I am running Lifecycle scans on Docker images that are tarballed for Lifecycle to scan. It seems from the documentation here (Containers in IQ Server - Sonatype Guides) that there are many layer.tar created to facilitate the scanning. However, these layer.tar are always found as an Unknown-Component in our scans. Unknown-Components is still a policy we would like to know about, however seeing many layer.tar alerts can definitely cause some fatigue. Is there a supported workaround for this?
Thanks!
Hi @dickinson.joey,
Thank you for posting your question. Sorry for the delay. I came across your post while searching for a similar topic.

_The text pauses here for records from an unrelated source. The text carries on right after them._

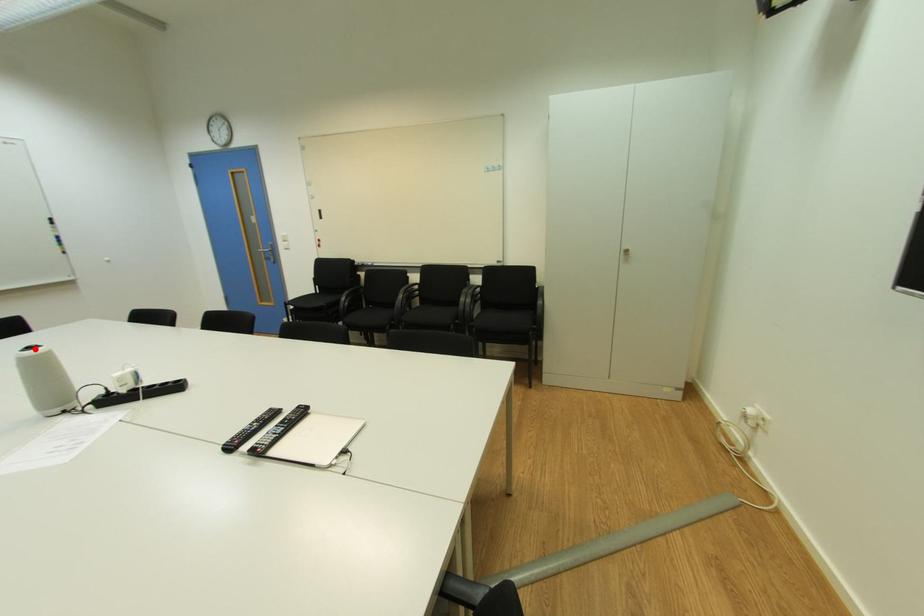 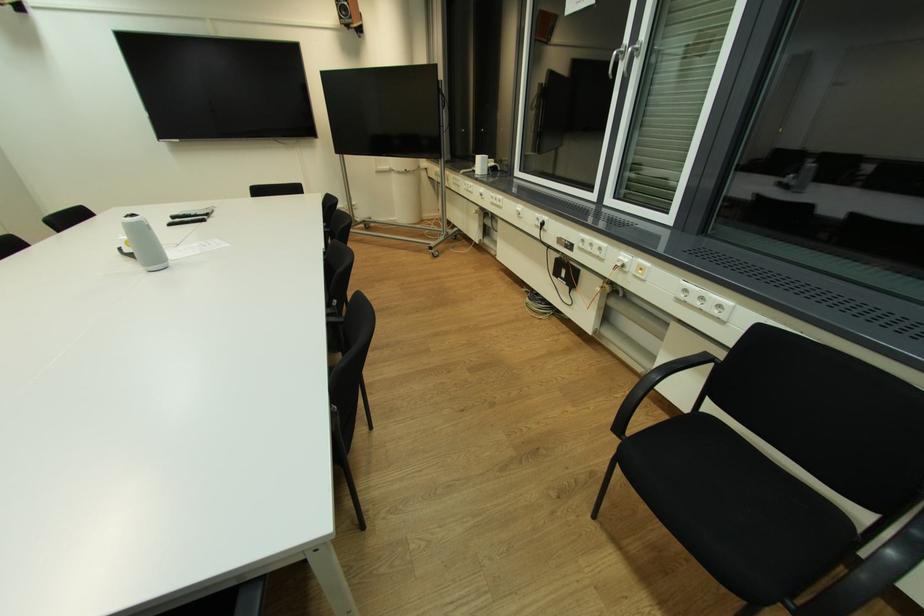 Question: I am providing you with two images of the same scene from different viewpoints. In image1, a red point is highlighted. Considering the same 3D point in image2, which of the following is correct?

Choices:
 (A) It is closer
 (B) It is farther

Answer: (B) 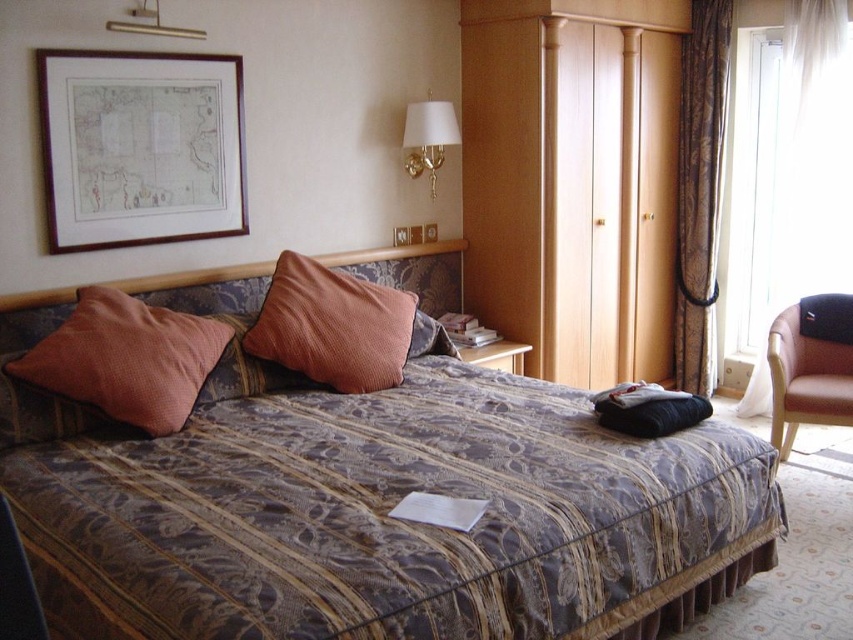 You are standing in the bedroom and want to move from the wooden framed map at upper left to the wooden wardrobe at center. Which direction should you turn to face the wardrobe?

The wooden wardrobe at center is to the right of the wooden framed map at upper left, so you should turn to your right to face the wardrobe.

You are organizing the pillows on the bed and want to place a new decorative pillow between the matte orange pillow at left and the orange corduroy pillow at center. Based on their current positions, where should you position the new pillow?

The new decorative pillow should be placed between the matte orange pillow at left and the orange corduroy pillow at center, but since the matte orange pillow at left is located below the orange corduroy pillow at center, the new pillow should be positioned above the matte orange pillow at left to maintain the spatial arrangement.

The way that Nexus IQ Server performs scans is that it recursively looks at archive files and extracts them and repeats the analysis on each file contained within the archive. The challenge with making this nice is that some ecosystems (i.e. java) have open source components that are themselves archives. Thus, you do not want to completely ignore the *.tar files in your scan. On the other hand, as you note, this causes some noise when scanning a container due to the intermediate layer.tar files.
The solution that I have found that works best is to configure IQ Server to treat the layer.tar as a proprietary file.
This has the downside that any file named layer.tar will be identified as proprietary even if it is truly an open source component file.
If not already done do, your Component-Unknown policy should be configured to ignore proprietary components.